While IWAP is not a medical care provider, nor does it provide financing, it does provide vetted provider options for those suffering from job-related injuries, and it helps workers navigate the health care labyrinth. The organization estimates that insurance denies or disputes 70-80% of workers’ compensation benefits and treatment before the injured worker can recover from their injuries.
Philadelphia’s L-13 BM-ST John Bland is a new member of the IWAP board and is still learning the ropes. “I’ve been a member of IWAP for over a year now but COVID-19 has disrupted our regular meetings.” Bland says he wants to make sure the program “is good for our Boilermakers going forward, because the International Brotherhood of Boilermakers cares about its members and their families, and that message needs to be heard. After all, we’re all in this together.”
IWAP, which launched in 2013 to address workers’ issues, is the brainchild of Philadelphia radio personality and retired Ironworker Joe Dougherty.

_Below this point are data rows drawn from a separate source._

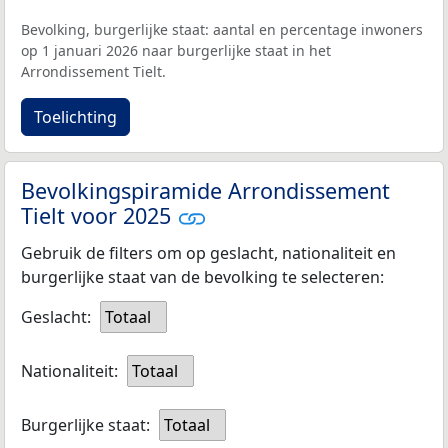
Bevolking, burgerlijke staat: aantal en percentage inwoners
op 1 januari 2026 naar burgerlijke staat in het
Arrondissement Tielt.
Toelichting
Bevolkingspiramide Arrondissement
Tielt voor 2025
Gebruik de filters om op geslacht, nationaliteit en
burgerlijke staat van de bevolking te selecteren:
Geslacht:
Totaal
Nationaliteit:
Totaal
Burgerlijke staat:
Totaal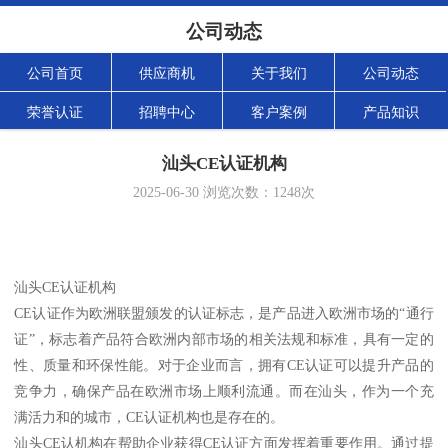
公司动态
公司首页
供应商机
关于我们
公司动态
荣誉认证
招聘中心
客户案例
产品知识
汕头CE认证机构
2025-06-30
浏览次数：
1248
次
汕头CE认证机构
CE认证作为欧洲联盟颁发的认证标志，是产品进入欧洲市场的“通行
证”，标志着产品符合欧洲内部市场的相关法规和标准，具有一定的
性、质量和环保性能。对于企业而言，拥有CE认证可以提升产品的
竞争力，确保产品在欧洲市场上顺利流通。而在汕头，作为一个充
满活力和的城市，CE认证机构也是存在的。
汕头CE认机构在帮助企业获得CE认证方面发挥着重要作用。通过提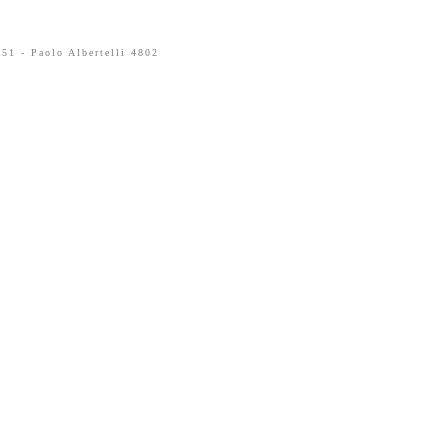
51 - Paolo Albertelli 4802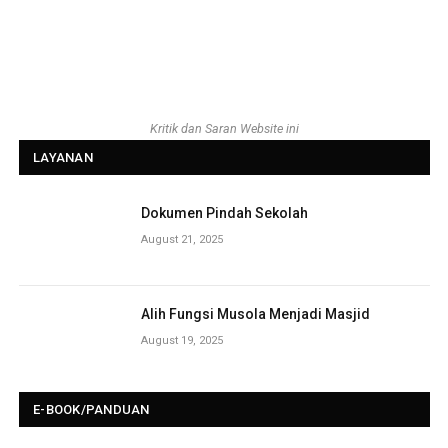
Kritik dan Saran Website ini
LAYANAN
Dokumen Pindah Sekolah
August 21, 2025
Alih Fungsi Musola Menjadi Masjid
August 19, 2025
E-BOOK/PANDUAN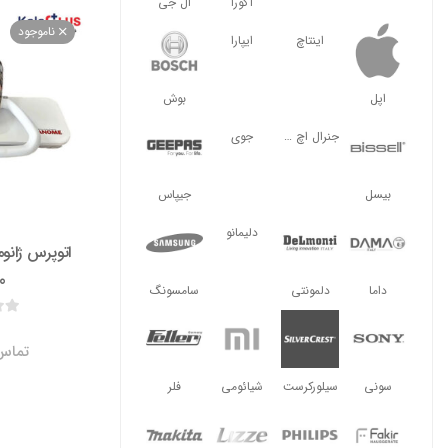
آگورا
ال جی
ناموجود
اینتاچ
ایپارا
اپل
بوش
جنرال اچ ال
جوی
بیسل
جیپاس
دلیمانو
0
داما
دلمونتی
سامسونگ
تماس 
سونی
سیلورکرست
شیائومی
فلر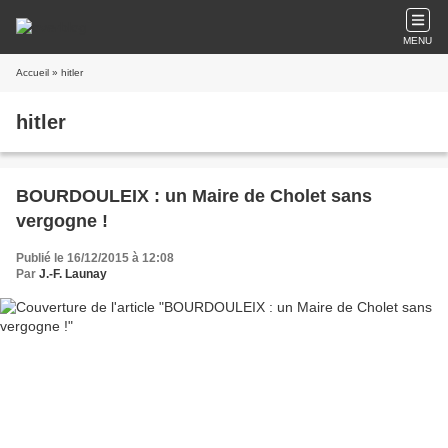
MENU
Accueil
» hitler
hitler
BOURDOULEIX : un Maire de Cholet sans
vergogne !
Publié le 16/12/2015 à 12:08
Par
J.-F. Launay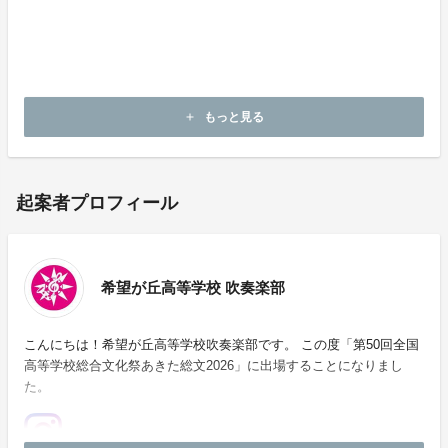
演奏日：7月31日（金）
会 場：秋田県秋田市 あきた芸術劇場ミルハス
主 催：文化庁・公益社団法人全国高等学校文化連盟
など
もっと見る
add
起案者プロフィール
希望が丘高等学校 吹奏楽部
こんにちは！希望が丘高等学校吹奏楽部です。 この度「第50回全国
高等学校総合文化祭あきた総文2026」に出場することになりまし
た。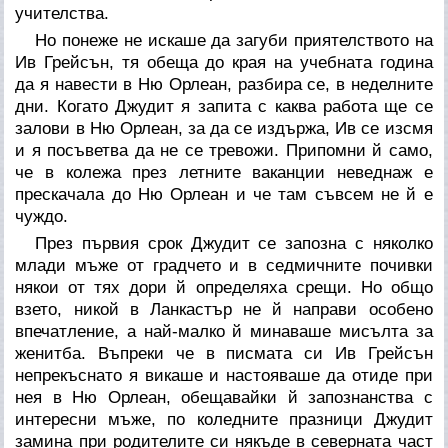
учителства.
Но понеже не искаше да загуби приятелството на
Ив Грейсън, тя обеща до края на учебната година
да я навести в Ню Орлеан, разбира се, в неделните
дни. Когато Джудит я запита с каква работа ще се
залови в Ню Орлеан, за да се издържа, Ив се изсмя
и я посъветва да не се тревожи. Припомни й само,
че в колежа през летните ваканции неведнаж е
прескачала до Ню Орлеан и че там съвсем не й е
чуждо.
През първия срок Джудит се запозна с няколко
млади мъже от градчето и в седмичните почивки
някои от тях дори й определяха срещи. Но общо
взето, никой в Ланкастър не й направи особено
впечатление, а най-малко й минаваше мисълта за
женитба. Въпреки че в писмата си Ив Грейсън
непрекъснато я викаше и настояваше да отиде при
нея в Ню Орлеан, обещавайки й запознанства с
интересни мъже, по коледните празници Джудит
замина при родителите си някъде в северната част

“I got passionate about starting this years ago when I realized how unequal the treatment was for injured workers,” Dougherty says. “We make the system easier to navigate.”
IWAP screens doctors before recommending them to injured workers. Dougherty says that doctors have to have experience treating injured workers, be board certified and have good reputations. One of the most important aspects is their agreement to treat workers even if insurance denies their claims. Providers then negotiate with workers’ comp.
In addition, providers have to agree to be part of IWAP’s new addiction initiative. The initiative asks medical professionals for anti-opioid safe treatment methods in order to stop the cycle of addiction incurred by injured workers suffering from both acute and chronic injuries. As Dougherty says, opioids aren’t always avoidable, but IWAP-approved medical providers commit to responsible pain management practices.
IWAP’s overall goal is to help injured workers get the treatment they need so they can get back to work safely —without pain and without addiction to powerful pain medications.
“Workers don’t want to be injured,” says Dougherty. “They want to be back on the job. Our mission is to help them get there.”